Elements such as humidity, temperature, pollutants, human skin oils and even the
chemicals of the printed materials themselves, will start to deteriorate and discolor your
comic books from day one. Tools that have been developed over the years to help us
combat these natural forces are de-acidification paper, polymer type storage bags, stiff
backing material, storage boxes and desiccants (dehumidification materials). Not only
will these comic book supplies protect your comics for your own enjoyment, they will
add to reinforce the future value of each comic book.
Most all of these supplies can typically be located down at your local comic book shop.
But as I have discovered lately, there can be a world of difference in preservation abilities
depending on what materials are used in the manufacture of comic book supplies. Quite
typically what you may find downtown will be of sufficient protective quality to protect
your comics for quite a while. Although, polybags, to put your comics into, are quite
common and fairly cheap, Mylar bags are definitely the way to go. They will protect for
100 years (that may be a little overboard) as opposed to 2 or 3 years for poly.

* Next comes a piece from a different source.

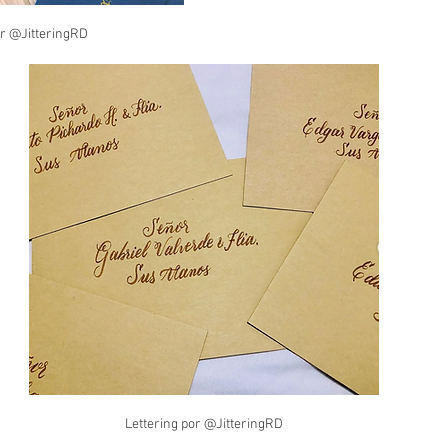
or @JitteringRD
Lettering por @JitteringRD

There has been a lot of elaborate science, particularly chemistry, which has gone into
preservation material manufacturing the last several years. MicroChamber material has
been developed that will increase preservation from de-acidification and environmental
breakdown for a vastly superior time period as opposed to typical materials available
today. Beware though, comic book supplies manufactured with this new material can
become quite costly. But if you have some serious collector’s items, which you feel are
worth a significant amount of cash, isn’t the investment worth it? It is also no secret that
CGC uses these materials in every comic book they grade.